- **Stored records**
----
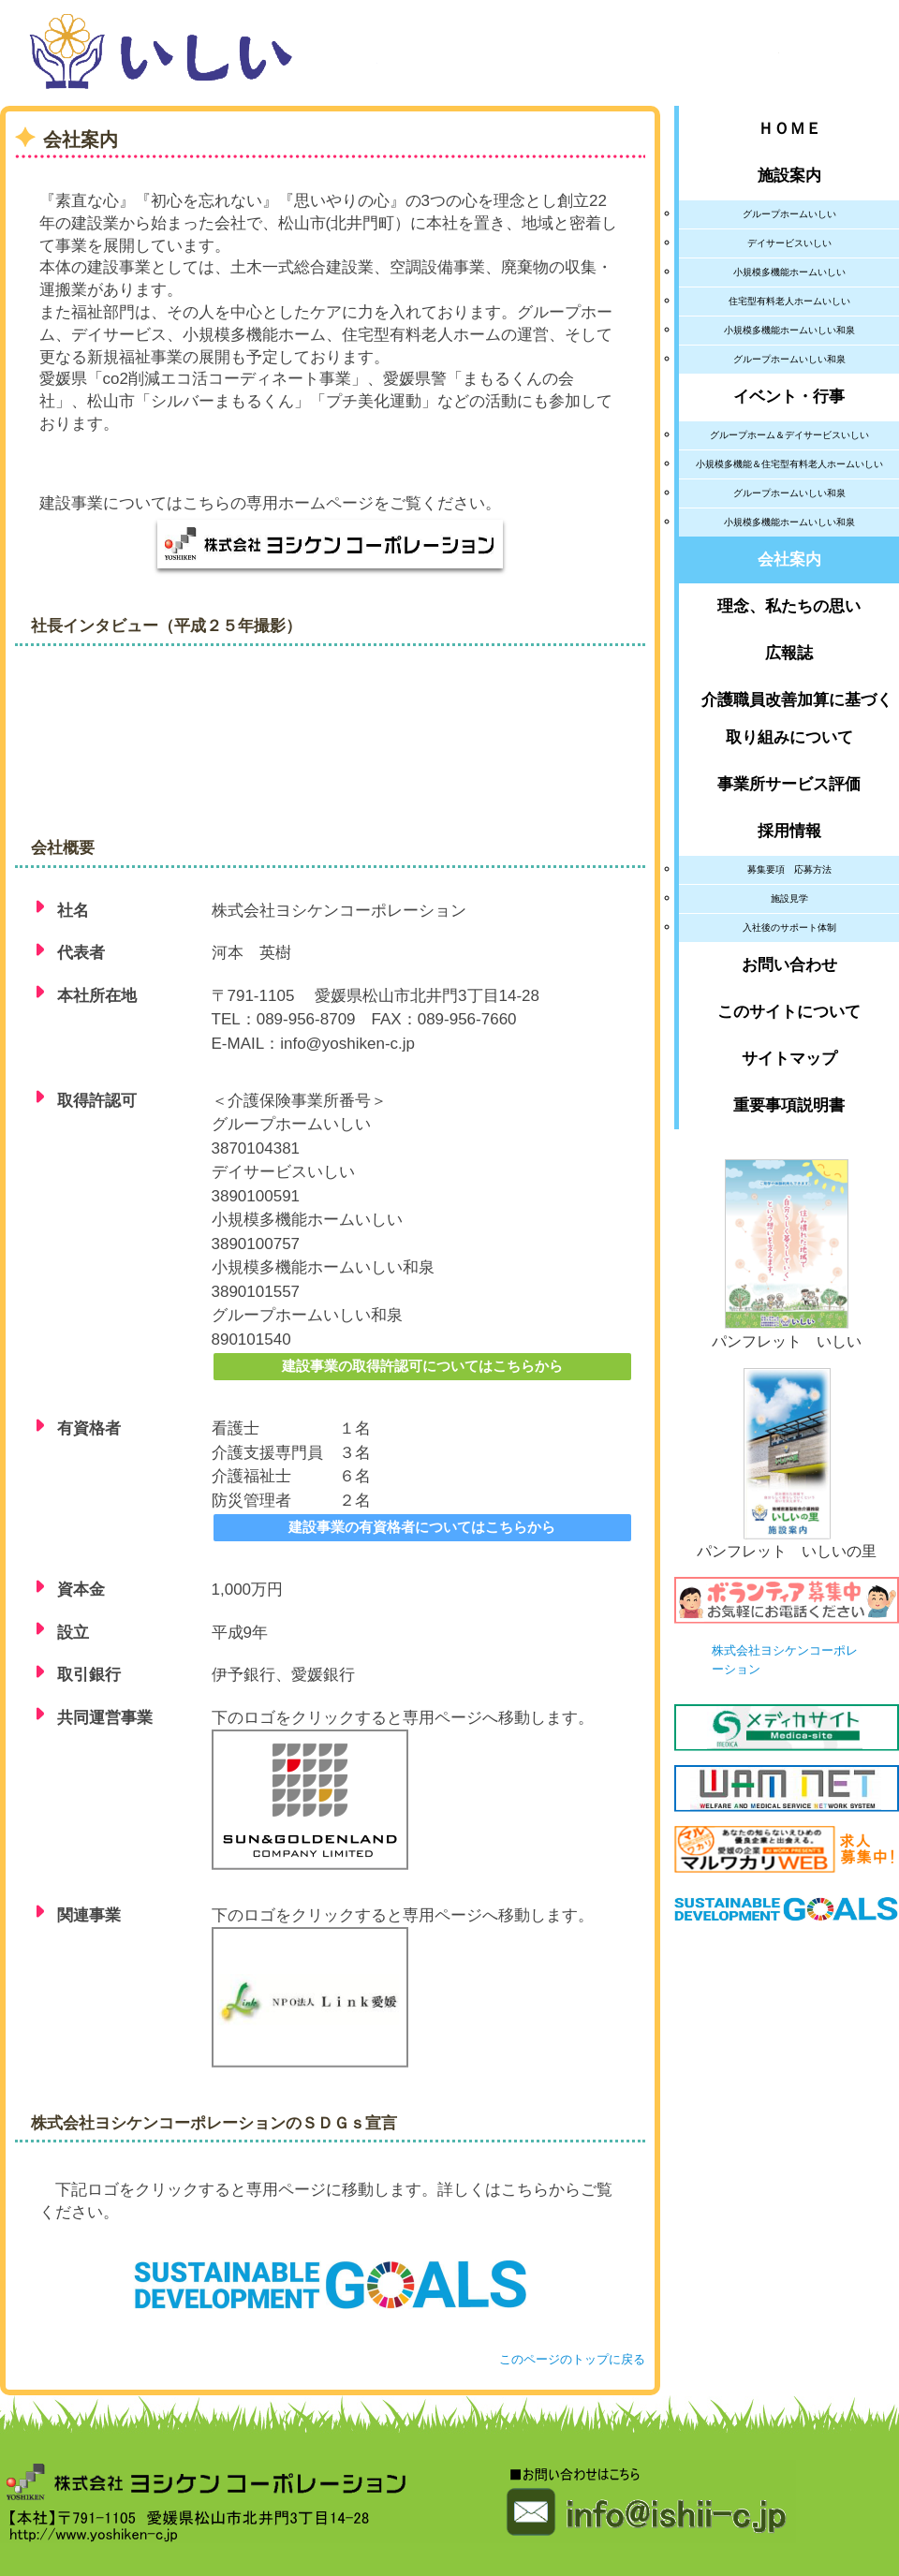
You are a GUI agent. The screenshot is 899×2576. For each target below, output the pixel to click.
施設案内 (789, 175)
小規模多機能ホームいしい (789, 272)
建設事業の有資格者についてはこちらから (421, 1527)
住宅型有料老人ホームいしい (789, 301)
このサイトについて (789, 1012)
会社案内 (789, 559)
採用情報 (789, 831)
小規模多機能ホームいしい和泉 (789, 330)
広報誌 (789, 653)
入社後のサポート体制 (789, 927)
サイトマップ (789, 1058)
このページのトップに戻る (572, 2359)
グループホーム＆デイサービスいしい (789, 435)
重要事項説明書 (789, 1105)
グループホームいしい (789, 214)
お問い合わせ (789, 965)
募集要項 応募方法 (789, 869)
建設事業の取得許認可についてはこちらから (422, 1366)
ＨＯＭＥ (789, 129)
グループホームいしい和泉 (789, 359)
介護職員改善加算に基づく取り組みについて (788, 718)
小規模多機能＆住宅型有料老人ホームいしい (789, 464)
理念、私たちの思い (789, 606)
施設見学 (789, 898)
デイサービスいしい (789, 243)
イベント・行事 (789, 396)
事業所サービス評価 (789, 784)
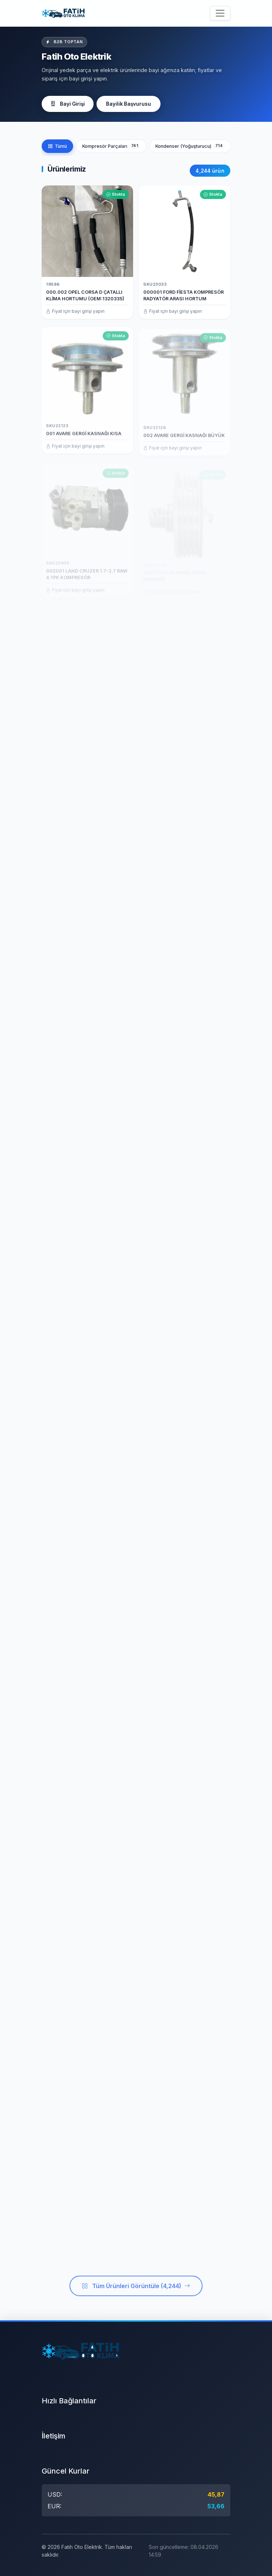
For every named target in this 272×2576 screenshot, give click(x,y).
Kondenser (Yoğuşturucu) (189, 146)
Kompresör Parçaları (111, 146)
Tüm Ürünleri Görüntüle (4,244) (136, 2293)
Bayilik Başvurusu (128, 104)
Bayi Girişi (67, 104)
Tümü (57, 146)
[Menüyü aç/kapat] (220, 13)
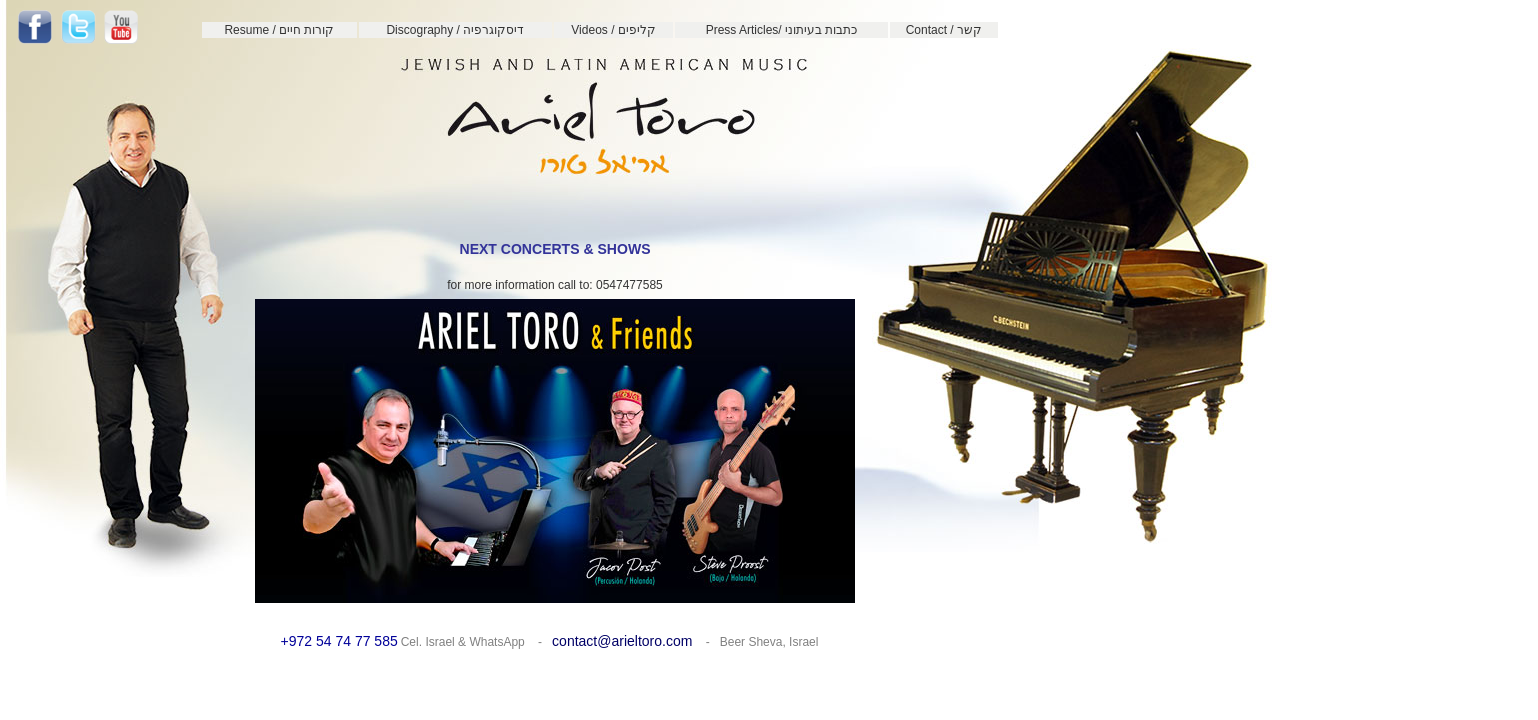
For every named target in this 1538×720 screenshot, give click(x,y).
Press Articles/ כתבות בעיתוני (782, 30)
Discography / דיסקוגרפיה (455, 30)
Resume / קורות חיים (279, 30)
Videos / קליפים (613, 30)
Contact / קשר (944, 30)
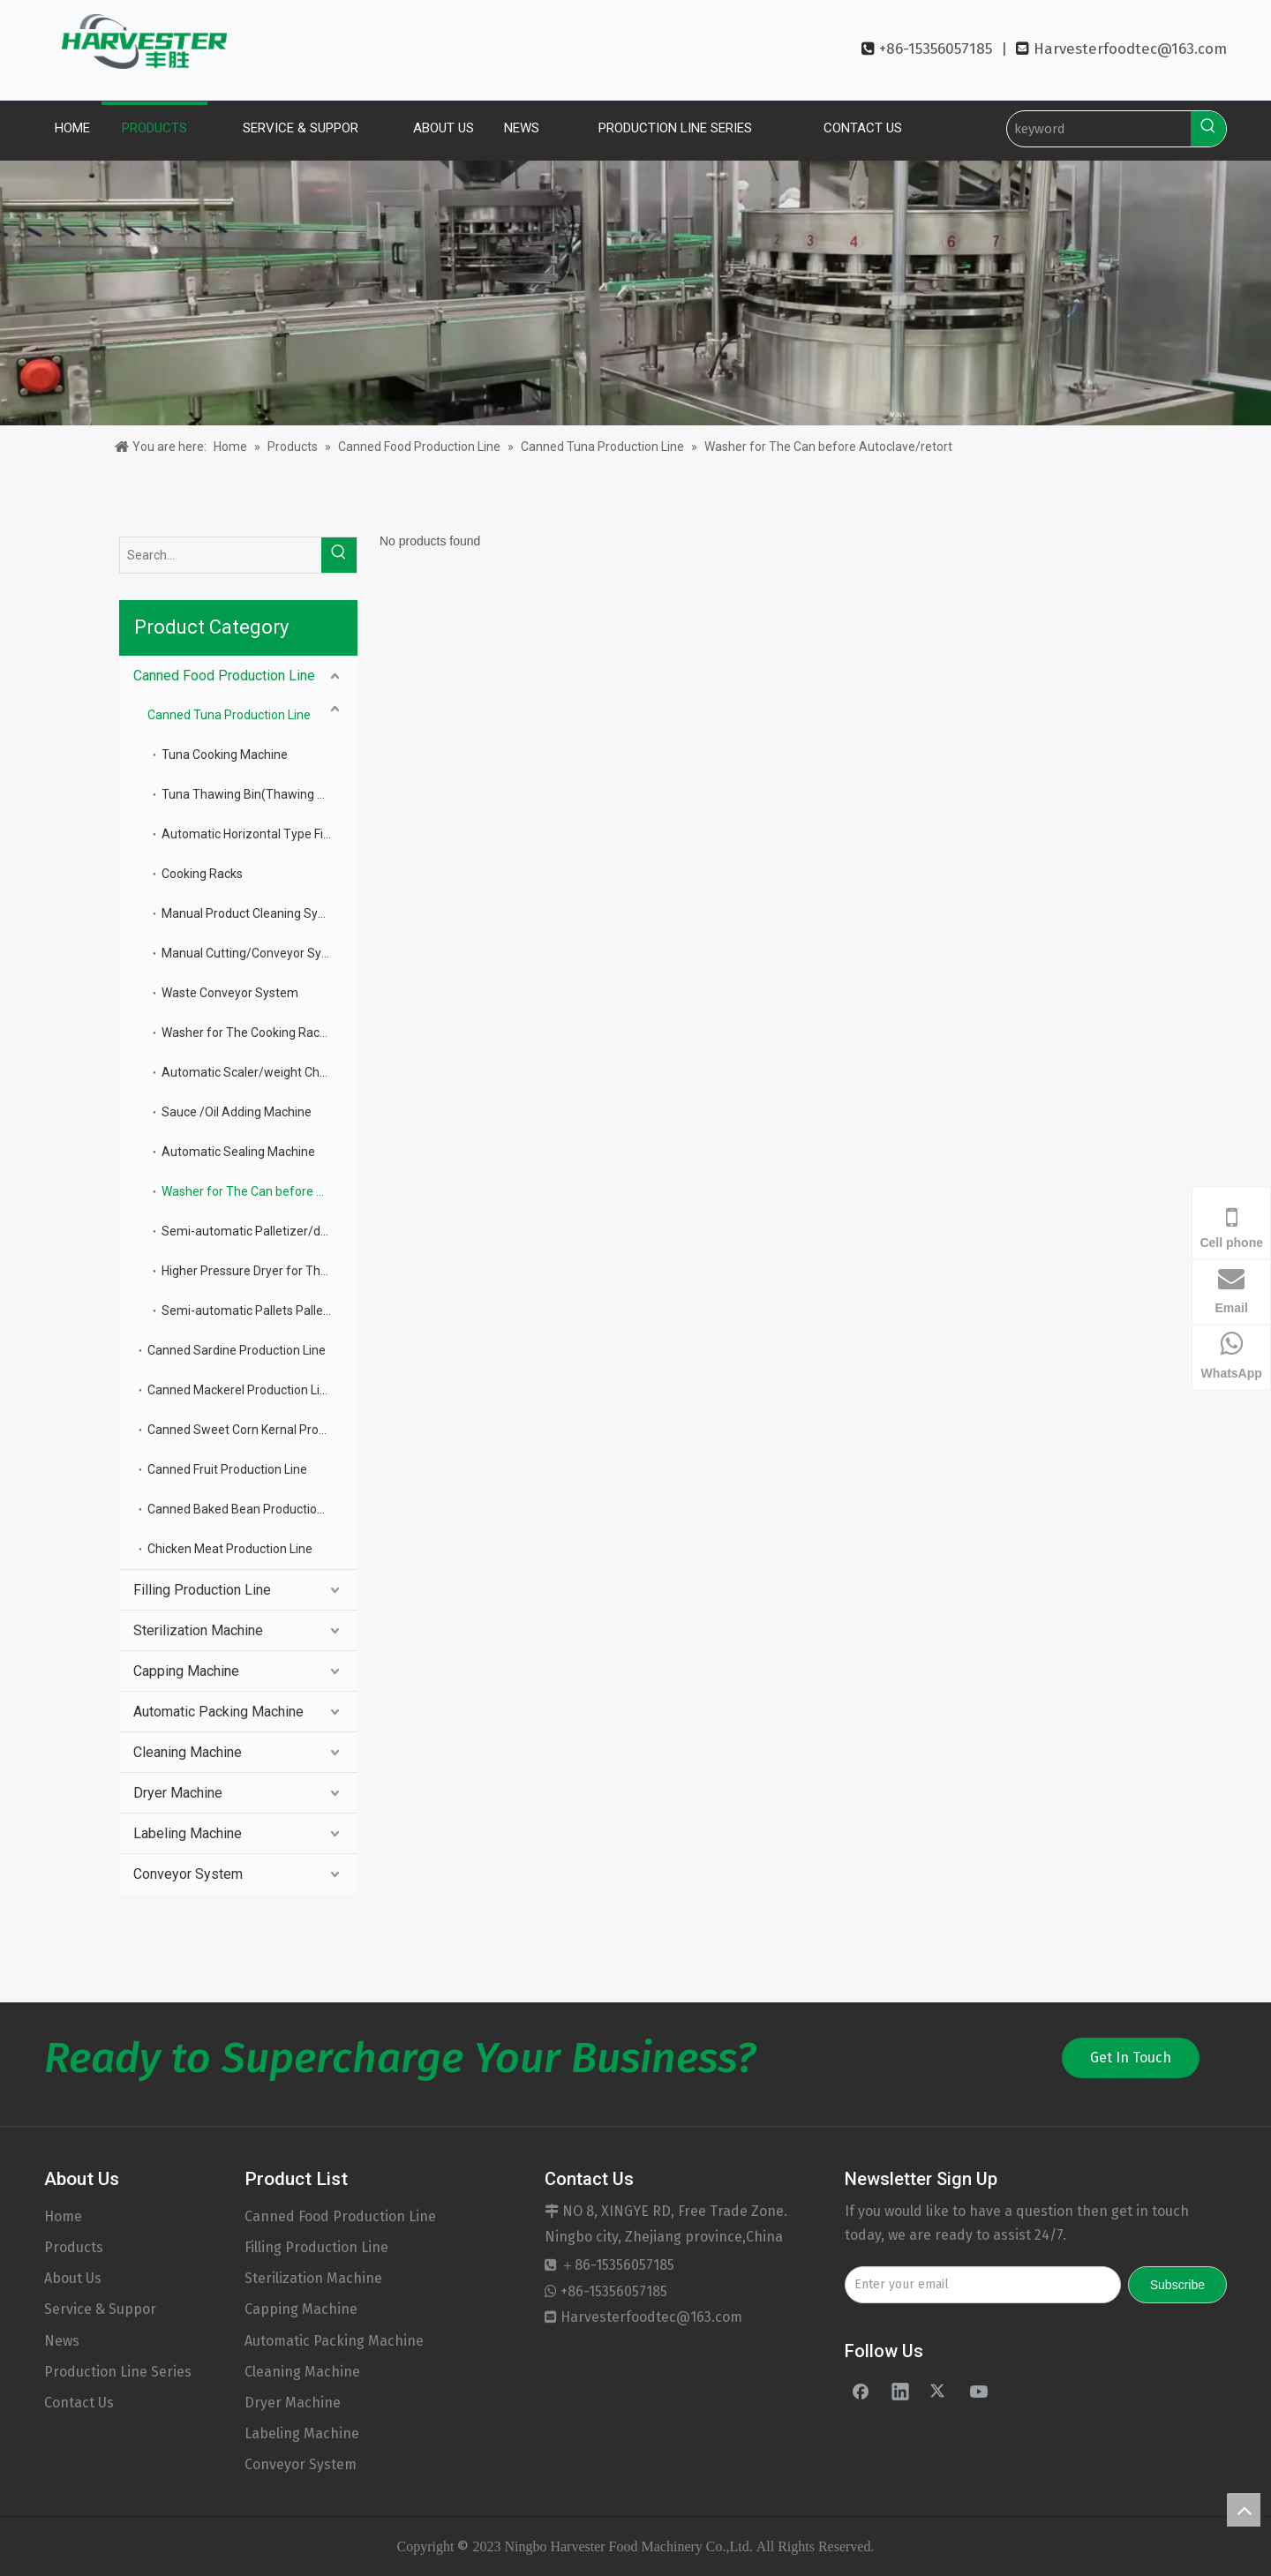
----
- **Work order**
Please give a word-for-word transcript of the lines from the one holding "グループホーム＆デイサービスいしい (789, 435)" through the final line of the entries, both ends kept, with no pictures.

- **Reply**
グループホーム＆デイサービスいしい (789, 435)
重要事項説明書 (789, 1105)
グループホームいしい (789, 214)
お問い合わせ (789, 965)
募集要項 応募方法 (789, 869)
建設事業の取得許認可についてはこちらから (422, 1366)
ＨＯＭＥ (789, 129)
グループホームいしい和泉 (789, 359)
介護職員改善加算に基づく取り組みについて (788, 718)
小規模多機能＆住宅型有料老人ホームいしい (789, 464)
理念、私たちの思い (789, 606)
施設見学 (789, 898)
デイサービスいしい (789, 243)
イベント・行事 (789, 396)
事業所サービス評価 (789, 784)
For every named target in this 272×2576 screenshot, give click(x,y).
Kondenser (Yoğuşturucu) (189, 146)
Kompresör Parçaları (111, 146)
Tüm Ürünleri Görüntüle (4,244) (136, 2293)
Bayilik Başvurusu (128, 104)
Bayi Girişi (67, 104)
Tümü (57, 146)
[Menüyü aç/kapat] (220, 13)
For every named target in this 1538×720 screenshot, give click(x,y).
Press Articles/ כתבות בעיתוני (782, 30)
Discography / דיסקוגרפיה (455, 30)
Resume / קורות חיים (279, 30)
Videos / קליפים (613, 30)
Contact / קשר (944, 30)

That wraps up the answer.